▸ Task description
Return only those lines of the listing that hold the word "mejor".

[Entries supplied]

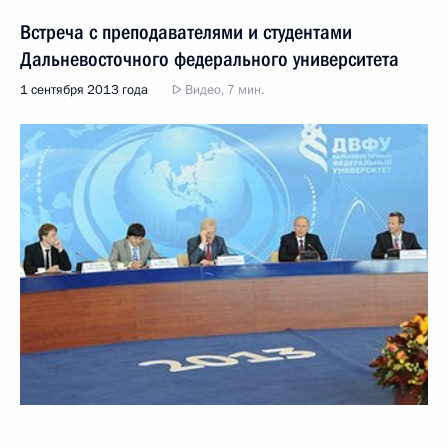
Встреча с преподавателями и студентами
Дальневосточного федерального университета
1 сентября 2013 года
Видео, 7 мин.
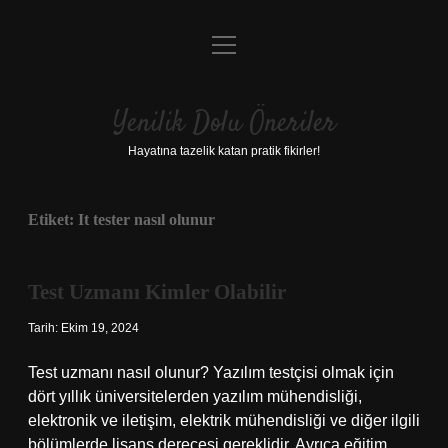
menüyü
Anasayfa
aç
Gizlilik Politikası
Yenilik Dolu Öneriler
Yasal Uyarı
Hayatına tazelik katan pratik fikirler!
Hakkımızda
Etiket:
It tester nasıl olunur
Test Uzmanı Kimler Olabilir
Tarih: Ekim 19, 2024
Test uzmanı nasıl olunur? Yazılım testçisi olmak için
dört yıllık üniversitelerden yazılım mühendisliği,
elektronik ve iletişim, elektrik mühendisliği ve diğer ilgili
bölümlerde lisans derecesi gereklidir. Ayrıca eğitim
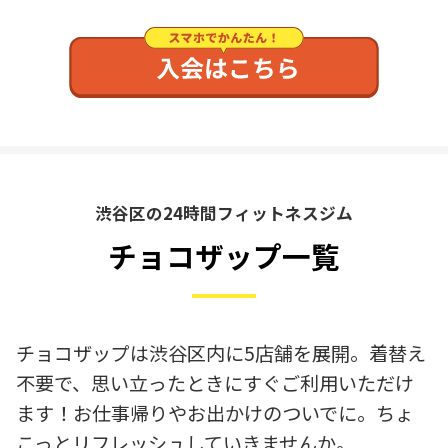
渋谷区の24時間フィットネスジム
チョコザップ一覧
チョコザップは渋谷区内に5店舗を展開。着替え
不要で、思い立ったときにすぐご利用いただけ
ます！お仕事帰りやお出かけのついでに。ちょ
こっとリフレッシュしていきませんか。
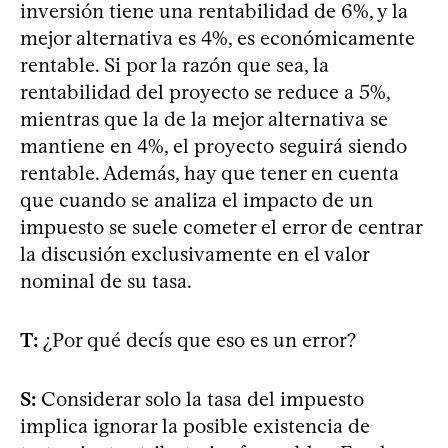
inversión tiene una rentabilidad de 6%, y la
mejor alternativa es 4%, es económicamente
rentable. Si por la razón que sea, la
rentabilidad del proyecto se reduce a 5%,
mientras que la de la mejor alternativa se
mantiene en 4%, el proyecto seguirá siendo
rentable. Además, hay que tener en cuenta
que cuando se analiza el impacto de un
impuesto se suele cometer el error de centrar
la discusión exclusivamente en el valor
nominal de su tasa.
T:
¿Por qué decís que eso es un error?
S:
Considerar solo la tasa del impuesto
implica ignorar la posible existencia de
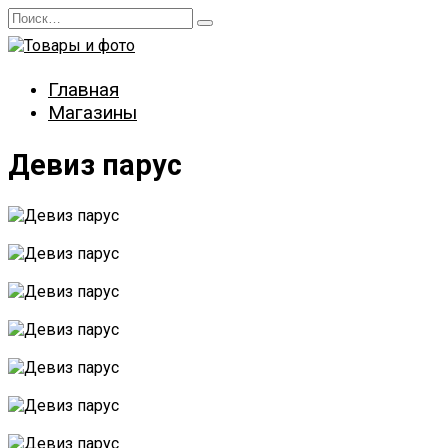
Перейти
Search
к
for:
содержанию
Главная
Магазины
Девиз парус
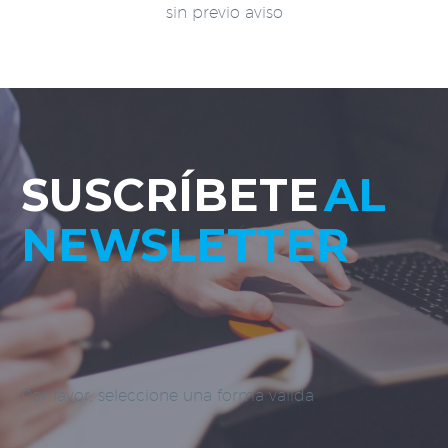
sin previo aviso
SUSCRÍBETE
AL
NEWSLETTER
Por favor, seleccione una forma válida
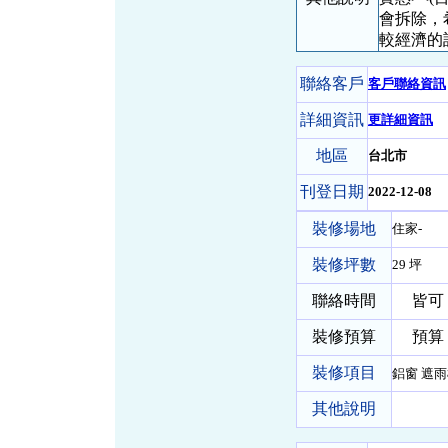
會拆除，
較經濟的
聯絡客戶
客戶聯絡資訊
詳細資訊
更詳細資訊
地區
台北市
刊登日期
2022-12-08
裝修場地
住家-
裝修坪數
29 坪
聯絡時間
皆可
裝修預算
預算 5
裝修項目
鋁窗 遮
其他說明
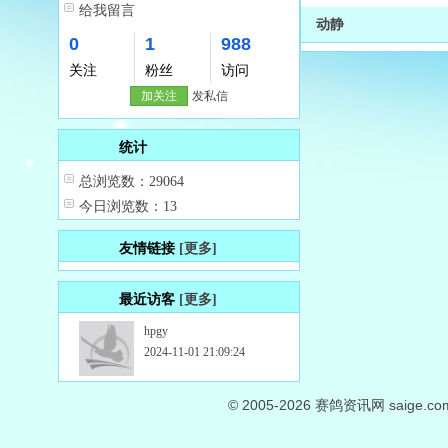
给我留言
动静
0
1
988
关注
粉丝
访问
加关注
发私信
统计
总浏览数：29064
今日浏览数：13
友情链接
[更多]
最近访客
[更多]
hpgy
2024-11-01 21:09:24
© 2005-2026
赛鸽资讯网
saige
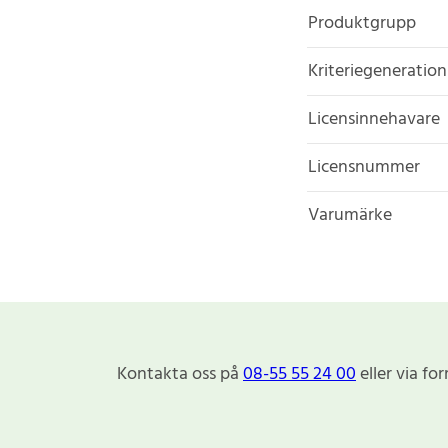
Produktgrupp
Kriteriegeneration
Licensinnehavare
Licensnummer
Varumärke
Kontakta oss på
08-55 55 24 00
eller via fo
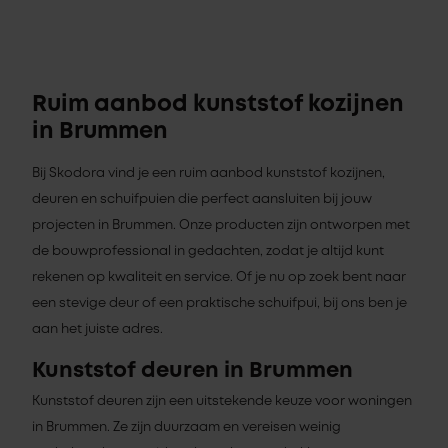
Ruim aanbod kunststof kozijnen
in Brummen
Bij Skodora vind je een ruim aanbod kunststof kozijnen,
deuren en schuifpuien die perfect aansluiten bij jouw
projecten in Brummen. Onze producten zijn ontworpen met
de bouwprofessional in gedachten, zodat je altijd kunt
rekenen op kwaliteit en service. Of je nu op zoek bent naar
een stevige deur of een praktische schuifpui, bij ons ben je
aan het juiste adres.
Kunststof deuren in Brummen
Kunststof deuren zijn een uitstekende keuze voor woningen
in Brummen. Ze zijn duurzaam en vereisen weinig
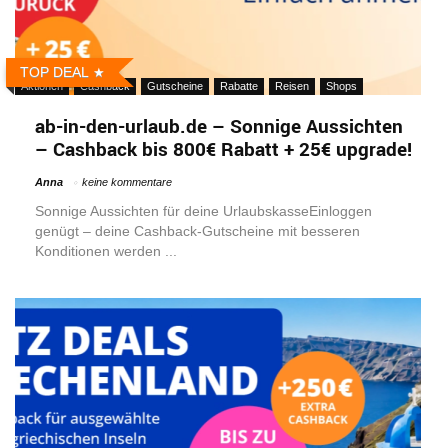
TOP DEAL
Aktionen
Cashback
Gutscheine
Rabatte
Reisen
Shops
ab-in-den-urlaub.de – Sonnige Aussichten
– Cashback bis 800€ Rabatt + 25€ upgrade!
Anna
keine kommentare
Sonnige Aussichten für deine UrlaubskasseEinloggen
genügt – deine Cashback-Gutscheine mit besseren
Konditionen werden ...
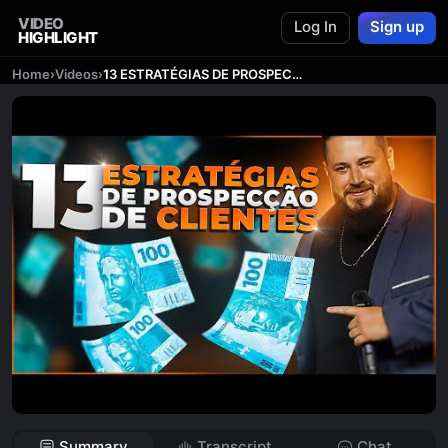
VIDEO
Log In
Sign up
HIGHLIGHT
Home
›
Videos
›
13 ESTRATÉGIAS DE PROSPECÇÃO DE CLIENTES DE TRÁFEGO PAGO
Summary
Transcript
Chat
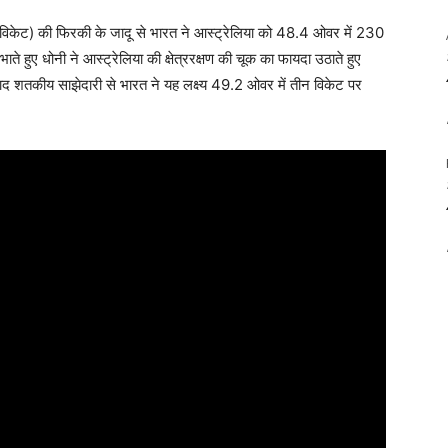
विकेट) की फिरकी के जादू से भारत ने आस्ट्रेलिया को 48.4 ओवर में 230
हुए धोनी ने आस्ट्रेलिया की क्षेत्ररक्षण की चूक का फायदा उठाते हुए
ाद शतकीय साझेदारी से भारत ने यह लक्ष्य 49.2 ओवर में तीन विकेट पर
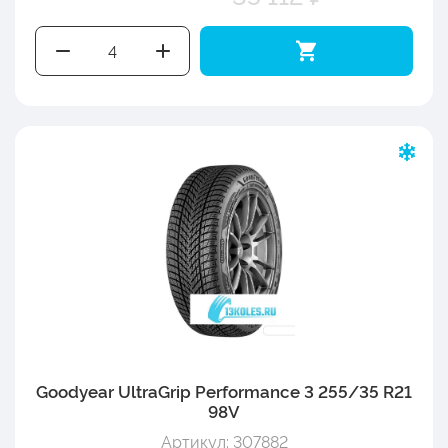
Goodyear UltraGrip Performance 3 255/35 R21
98V
Артикул: 307882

[/Entries supplied]

▸ Written response
mejor alternativa es 4%, es económicamente
mientras que la de la mejor alternativa se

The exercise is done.